Omelia di S.E. Mons. Pietro Santoro
dalla cattedrale dei Marsi in Avezzano

Con quale profondità abbiamo accolto la narrazione della passione di Gesù. Come ci sentiamo avvolti da eventi che sono stati e sono un immenso abisso di peccato e di amore, di perdizione e di salvezza. Ci siamo dentro tutti. Ognuno chiamato a non sentirsi estraneo, ma a sfogliare il libro della sua vita, della sua fede. Il tradimento di Giuda pertrenta monete d’argento e la sua disperazione impiccato all’albero, perché incapace di credere alla misericordia del Signore. Il tradimento di Pietro, «Gesù? Non lo conosco!», e le sue lacrime di pentimento dopo il canto del gallo che scava il rimorso e la fiducia di non avere smarrito l’amore di Gesù. L’Eucaristia. «Prendete e mangiate, questo è il mio corpo». Il corpo che sarà immolato sulla croce diventa nell’Eucaristia il pane della permanenza di Gesù nella storia: il pane della redenzione. L’agonia nell’orto degli ulivi; il sonno dei discepoli, il sonno dell’impotenza e della fuga; la condanna del sinedrio. Il processo farsa a chi aveva scardinato il Dio visto come copertura di una religiosità vuota e ipocrita. Pilato, e la paura di perdere il potere, la folla manovrata. E c’è sempre un Barabba, ieri come oggi, che la folla sceglie per condurre al patibolo l’innocente. Una corona di spine, di sputi. La derisione. Il cammino verso la collina del supplizio. L’uomo di Cirene costretto a portare la croce del Signore. Il Golgota, la crocifissione, e ancora insulti, «scendi dalla croce e salva te stesso»; ma il Signore non scende, rimane. Rimane inchiodato nel dono di un amore che salva, assumendo tutte le negazioni dell’uomo di ogni tempo. E poi il buio. Il buio della desolazione suprema, il sentirsi abbandonato persino dal Padre. E l’ultimo grido, il grido della morte. Il riconoscimento appartiene ad un pagano, il centurione: «Davvero costui era il Figlio di Dio!».

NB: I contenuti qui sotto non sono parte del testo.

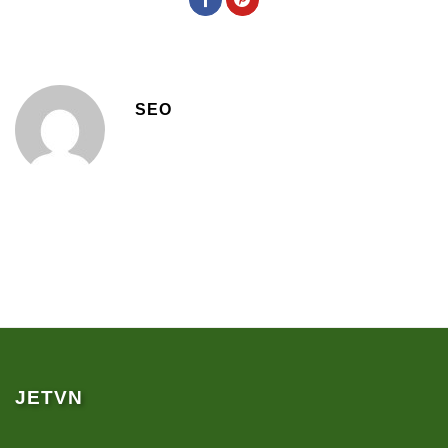
SEO
JETVN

Il riconoscimento non è della folla della domenica delle palme, dell’ingresso festoso di Gesù a Gerusalemme. Quella folla non c’è più, è scomparsa, si è dileguata. Aveva accompagnato Gesù in corteo, ma il corteo delle palme si era sciolto, diluito nella paura e nella falsa immagine di un Dio concepito soltanto come il paravento di un benessere terreno. Inconcepibile, per la folla, un Dio che si consegna alla morte. Un Dio che muore crocifisso nell’unica cattedra che ribalta la logica del peccato: la cattedra dell’amore fino alla consumazione. E infine, la pesante pietra che sigilla il sepolcro. Tutto finito? No. Ma dove finisce l’uomo Dio continua. E noi crediamo, dove e come, Dio continua. Continua nel cuore di chi fa entrare Dio nella propria vita, e la vita diventa un canto di risurrezione, deposto nella cenere di ogni peccato. Ciascuno di noi si lasci trafiggere dalla passione de Signore che ci ricompone, dentro e oltre, le nostre domande. Dentro ed oltre i nostri perché. Oggi è il tempo dei perché. Perché le morti in questo tempo di aggressione del male? Perché le morti in solitudine? Perché il dolore innocente? Perché le vittime delle violenze e delle ingiustizie? Perché proprio a me? Perché proprio alla mia famiglia? La risposta sta tutta dentro gli occhi che sanno guardare Cristo, che incrociano gli occhi di Cristo e che sanno dire «ecco l’uomo, ecco il nostro fratello nel dolore». Dio non è venuto ad eliminare il dolore, ha fatto di più. È venuto a prendere su di sé il dolore dell’uomo. Ed ecco cos’è la croce: non è un simbolo, è il segno; è il sacramento della sofferenza degli uomini che Dio riceve e che mette sulle proprie spalle. La croce è il lutto terribile del dolore umano che va a schiantare il cuore di Dio. Nel corpo straziato di Cristo, niente è stato dimenticato. Nel corpo straziato di Cristo cisono i nostri lamenti, le nostre solitudini, i nostri strazi, e niente va perduto. Cristo è venuto a cercare il dolore inutile, lo ha caricato sotto il peso della sua croce e ognuno può dire «Gesù, fratello mio». La Pasqua comincia ora, ai piedi della croce e di fronte al sepolcro sigillato. E ogni tristezza e ogni paura devono cambiarsi in speranza. La speranza è Gesù. Il futuro nuovo per me, per voi, per tutti è soltanto Gesù! Amen.